= Cross-State Air Pollution Rule =

The Cross-State Air Pollution Rule (CSAPR) is a rule by the United States Environmental Protection Agency (EPA) that requires member states of the United States to reduce power plant emissions that contribute to ozone and/or fine particle pollution in other states. The EPA describes this rule as one that "protects the health of millions of Americans by helping states reduce air pollution and attain clean air standards."

==Details==
The CSAPR requires 23 United States states to reduce their annual emissions of sulfur dioxide (SO_{2}) and nitrogen oxides (NO_{x}) to help downwind states attain the 24-hour National Ambient Air Quality Standards, and 25 states to reduce ozone season nitrogen oxide emissions to help downwind states attain the 8-hour NAAQS.

The states that are required to reduce sulfur dioxide emissions are divided into two groups, both of which must reduce their emissions in 2012. Group 1 is required to make additional emissions reductions by 2014.

==History==

| Date | Event |
|---|---|
| July 6, 2011 | The EPA finalized the rule, replacing the EPA's earlier Clean Air Interstate Rule (CAIR) from 2005. |
| December 15, 2011 | The EPA finalized a supplemental rulemaking to require five states - Iowa, Michigan, Missouri, Oklahoma, and Wisconsin - to make summertime NO_{x} reductions under the CSAPR ozone season control program. |
| February 7, 2012 | The EPA issued a minor adjustment to the rule. |
| June 5, 2012 | The EPA issued another minor adjustment to the rule. |
| August 21, 2012 | A D.C. Circuit Court of Appeals overturned the CSAPR. |
| April 29, 2014 | The United States Supreme Court reversed the decision of the D. C. Circuit Court of Appeals. |
| June 26, 2014 | The United States federal government files its motion with the D. C. Circuit Court of Appeals to lift its stay.

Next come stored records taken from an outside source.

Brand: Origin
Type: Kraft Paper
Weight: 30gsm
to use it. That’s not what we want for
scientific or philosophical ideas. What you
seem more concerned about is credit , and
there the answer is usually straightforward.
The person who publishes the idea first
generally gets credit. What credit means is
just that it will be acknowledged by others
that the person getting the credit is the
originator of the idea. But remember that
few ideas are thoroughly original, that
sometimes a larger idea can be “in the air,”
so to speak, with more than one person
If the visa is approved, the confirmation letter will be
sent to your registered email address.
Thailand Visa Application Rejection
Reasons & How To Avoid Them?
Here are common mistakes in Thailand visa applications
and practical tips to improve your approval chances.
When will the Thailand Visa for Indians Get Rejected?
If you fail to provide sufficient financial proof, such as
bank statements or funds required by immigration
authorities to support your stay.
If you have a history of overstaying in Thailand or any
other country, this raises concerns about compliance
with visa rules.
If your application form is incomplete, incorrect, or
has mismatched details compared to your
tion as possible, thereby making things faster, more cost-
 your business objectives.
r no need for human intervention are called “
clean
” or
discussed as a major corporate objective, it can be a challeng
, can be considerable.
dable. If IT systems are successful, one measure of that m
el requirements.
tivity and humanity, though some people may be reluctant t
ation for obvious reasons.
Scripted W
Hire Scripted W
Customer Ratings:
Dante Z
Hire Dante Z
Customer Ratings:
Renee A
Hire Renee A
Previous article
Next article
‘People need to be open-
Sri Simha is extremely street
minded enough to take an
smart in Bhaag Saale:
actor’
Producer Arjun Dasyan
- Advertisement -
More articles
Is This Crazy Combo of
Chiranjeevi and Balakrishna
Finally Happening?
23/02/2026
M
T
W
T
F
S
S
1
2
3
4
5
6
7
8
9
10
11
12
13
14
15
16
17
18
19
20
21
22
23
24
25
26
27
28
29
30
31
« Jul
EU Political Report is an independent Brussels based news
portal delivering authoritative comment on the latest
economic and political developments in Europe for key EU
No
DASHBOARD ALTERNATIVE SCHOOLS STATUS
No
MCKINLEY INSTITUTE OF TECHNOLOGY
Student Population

Until the motion is decided, the earlier law (CAIR) remains in effect. |
| October 23, 2014 | The U.S. Court of Appeals for the D.C. Circuit ordered that EPA's motion to lift the stay of the Cross-State Air Pollution Rule be granted. |
| January 1, 2015 | CSAPR Phase 1 implementation began. |

==Reception==
The CSAPR has been defended by environmental groups such as the Environmental Defense Fund, progressive think tanks such as ThinkProgress, and publications such as the Huffington Post.